Le volatile le plus anticlérical, antimilitariste et anticorruption est centenaire. En racontant son histoire, les auteurs rappellent aussi 100 ans d’Histoire de France. Très instructif.

Le Canard Enchaîné a été fondé le 10 septembre 1915 pour les Poilus par Maurice et Jeanne Maréchal et Henri-Paul Gassier mais c’est le 5 juillet 1916 (date à laquelle le journal a été relancé avec une parution hebdomadaire et une ligne éditoriale élargie) qui a été retenu comme date anniversaire. Le plus ancien titre de presse satirique encore actif a donc 100 ans.

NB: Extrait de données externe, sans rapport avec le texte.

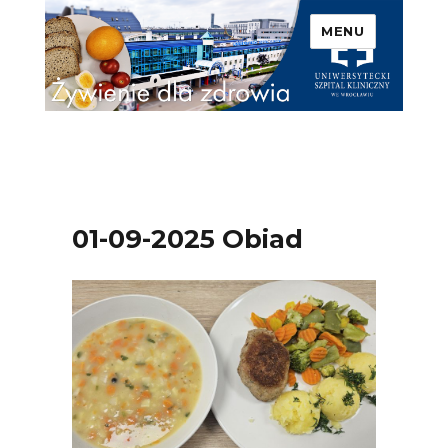
MENU
Uniwersytecki Szpital
Kliniczny we Wrocławiu –
Żywienie dla zdrowia
01-09-2025 Obiad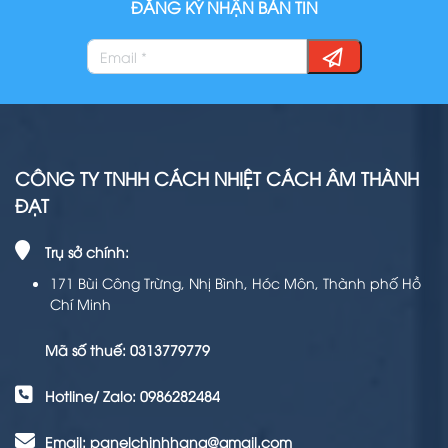
ĐĂNG KÝ NHẬN BẢN TIN
CÔNG TY TNHH CÁCH NHIỆT CÁCH ÂM THÀNH
ĐẠT
Trụ sở chính:
171 Bùi Công Trừng, Nhị Bình, Hóc Môn, Thành phố Hồ
Chí Minh
Mã số thuế: 0313779779
Hotline/ Zalo: 0986282484
Email: panelchinhhang@gmail.com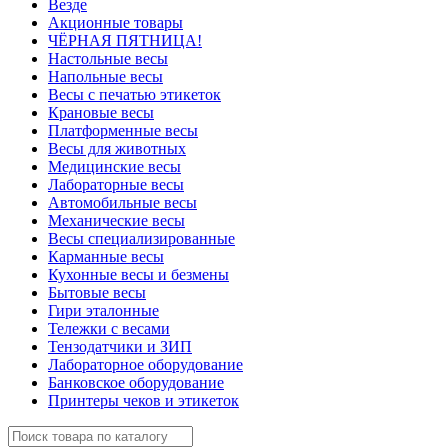
Везде
Акционные товары
ЧЁРНАЯ ПЯТНИЦА!
Настольные весы
Напольные весы
Весы с печатью этикеток
Крановые весы
Платформенные весы
Весы для животных
Медицинские весы
Лабораторные весы
Автомобильные весы
Механические весы
Весы специализированные
Карманные весы
Кухонные весы и безмены
Бытовые весы
Гири эталонные
Тележки с весами
Тензодатчики и ЗИП
Лабораторное оборудование
Банковское оборудование
Принтеры чеков и этикеток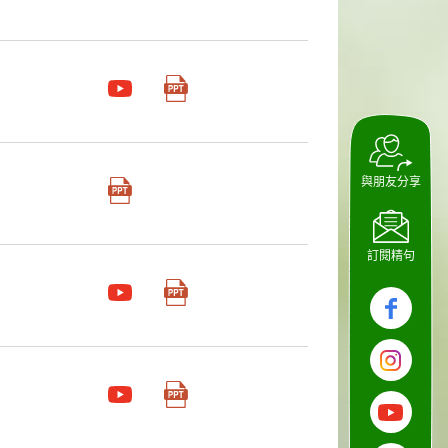
與朋友分享
訂閱精句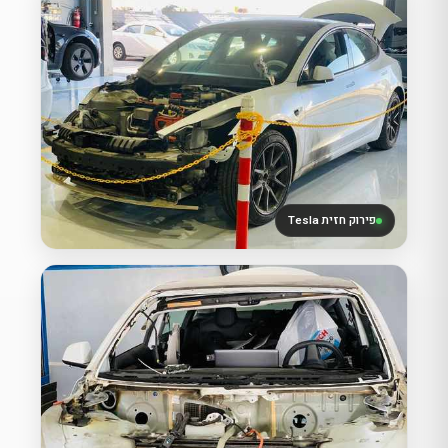
פירוק חזית Tesla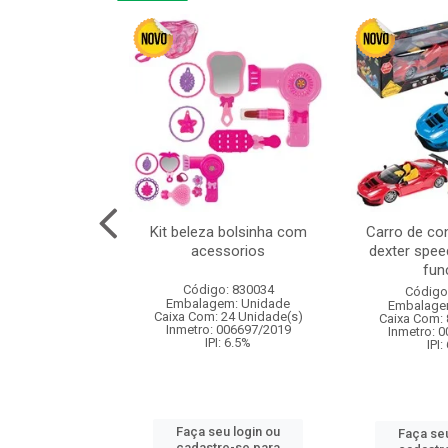
linha duo 2m
Kit beleza bolsinha com
Carro de co
acessorios
dexter spee
fun
: 830825
Código: 830034
Código
m: Unidade
Embalagem: Unidade
Embalage
144 Unidade(s)
Caixa Com: 24 Unidade(s)
Caixa Com: 
I: 13%
Inmetro: 006697/2019
Inmetro: 
IPI: 6.5%
IPI:
u login ou
Faça seu login ou
Faça seu
e-se para
cadastre-se para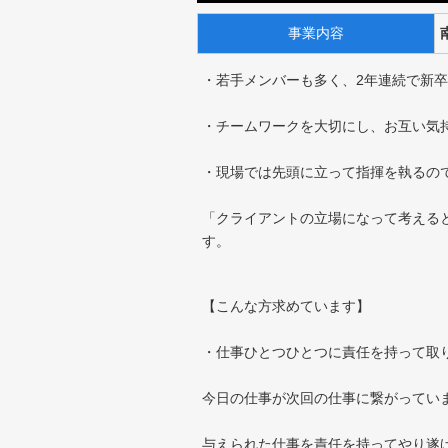
事業内容
・若手メンバーも多く、2年連続で新
・チームワークを大切にし、お互い気
・現場では先頭に立って指揮を執るの
「クライアントの立場になって考える
す。
【こんな方求めています】
・仕事ひとつひとつに責任を持って取
今日の仕事が次回の仕事に繋がってい
与えられた仕事を責任を持ってやり遂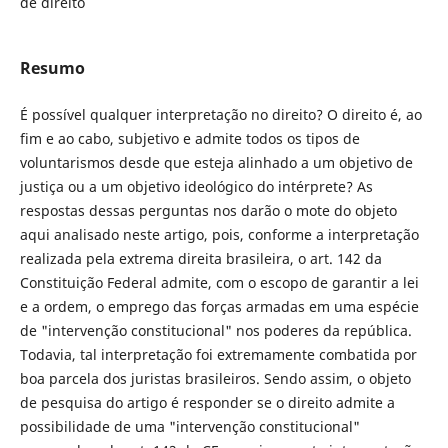
de direito
Resumo
É possível qualquer interpretação no direito? O direito é, ao
fim e ao cabo, subjetivo e admite todos os tipos de
voluntarismos desde que esteja alinhado a um objetivo de
justiça ou a um objetivo ideológico do intérprete? As
respostas dessas perguntas nos darão o mote do objeto
aqui analisado neste artigo, pois, conforme a interpretação
realizada pela extrema direita brasileira, o art. 142 da
Constituição Federal admite, com o escopo de garantir a lei
e a ordem, o emprego das forças armadas em uma espécie
de "intervenção constitucional" nos poderes da república.
Todavia, tal interpretação foi extremamente combatida por
boa parcela dos juristas brasileiros. Sendo assim, o objeto
de pesquisa do artigo é responder se o direito admite a
possibilidade de uma "intervenção constitucional"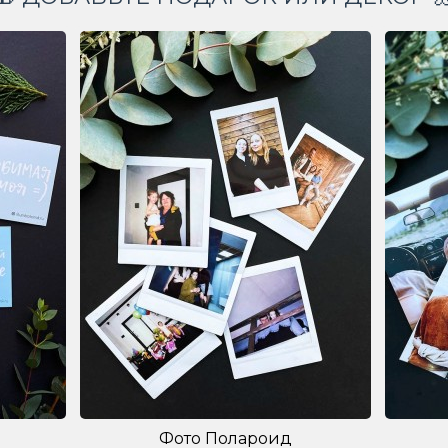
Фото Полароид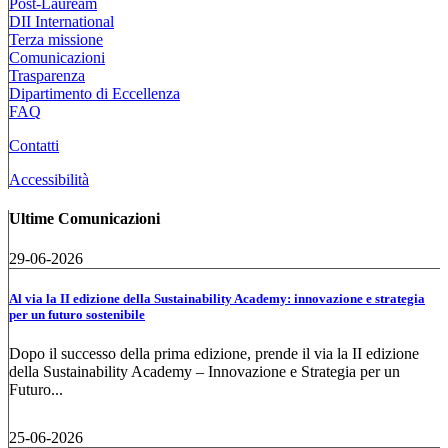
Post-Lauream
DII International
Terza missione
Comunicazioni
Trasparenza
Dipartimento di Eccellenza
FAQ
Contatti
Accessibilità
Ultime Comunicazioni
29-06-2026
Al via la II edizione della Sustainability Academy: innovazione e strategia
per un futuro sostenibile
Dopo il successo della prima edizione, prende il via la II edizione
della Sustainability Academy – Innovazione e Strategia per un
Futuro...
25-06-2026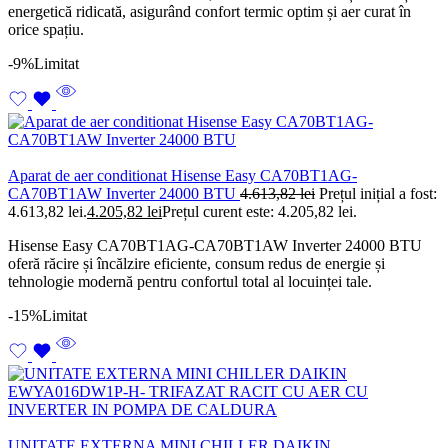
energetică ridicată, asigurând confort termic optim și aer curat în
orice spațiu.
-9%
Limitat
Aparat de aer conditionat Hisense Easy CA70BT1AG-
CA70BT1AW Inverter 24000 BTU
4.613,82
lei
Prețul inițial a fost:
4.613,82 lei.
4.205,82
lei
Prețul curent este: 4.205,82 lei.
Hisense Easy CA70BT1AG-CA70BT1AW Inverter 24000 BTU
oferă răcire și încălzire eficiente, consum redus de energie și
tehnologie modernă pentru confortul total al locuinței tale.
-15%
Limitat
UNITATE EXTERNA MINI CHILLER DAIKIN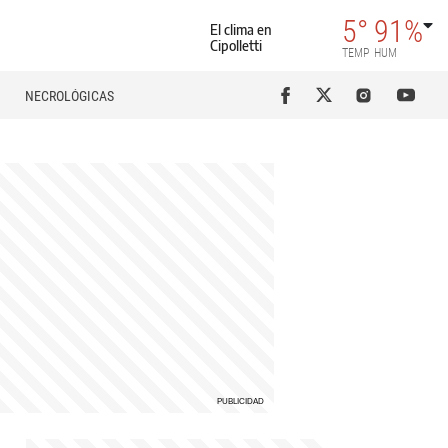
5°
91%
El clima en
Cipolletti
TEMP
HUM
NECROLÓGICAS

Et 100 ans, ça finit par peser lourd. Pas étonnant alors que « L’incroyable histoire du Canard Enchaîné » soit aussi dense. 178 pages signées de Didier Convard (« Neige », « Le triangle secret ») et Pascal Magnat (« Mad in China », « L’Empire ») qui, de manière chronologique et très documentée, parle des journalistes, de la censure mais aussi et surtout de la manière dont le journal a évoqué les grands événements du siècle passé et de celui en cours: deux Guerres mondiales, trois Républiques, 15 présidents et de multiples affaires ou magouilles. Mêlant mises en situation, dialogues, bons titres et extraits d’articles, Le Canard distribue avec humour les coups de bec à l’encontre des va-t’en-guerre, des financiers, des industriels, des politicards. Le trait simple et expressif, tendant parfois vers la caricature, est efficace.

Après les années 1970, période à partir de laquelle « Le Canard soulève le couvercle des marmites du pouvoir en dénonçant un grand nombre d’affaires » (en 1981, le trimestriel Les dossiers du Canard est lancé), la narration s’arrête brusquement pour laisser la place au « Jeu du canard »: on passe d’une case numérotée à une autre, chacune racontant une affaire ou un événement (l’avoir fiscal de Chaban-Delmas, les diamants de Bossaka, l’attentat de la rue des Rosiers, les otages du Liban, AZF, l’élection de Sarkozy, la fraude fiscale de Cahuzac, Bygmalion, etc…) à l’aide d’une image et d’un texte court. On regrette de ne plus rien apprendre sur l’histoire de la rédaction de l’hebdo satirique dans cette seconde partie mais elle reste très instructive. « L’incroyable histoire du Canard Enchaîné » s’achève sur la mort de Cabu, dessinateur emblématique du Canard (l’album lui est d’ailleurs dédié), tué lors de l’attentat à Charlie Hebdo. L’occasion de rappeler que la liberté de la presse est une valeur pour laquelle il faut toujours se battre.

Dessinateur: Pascal Magnat – Scénariste: Didier Convard – Editeur:Les Arènes BD – Prix: 22,90 euros.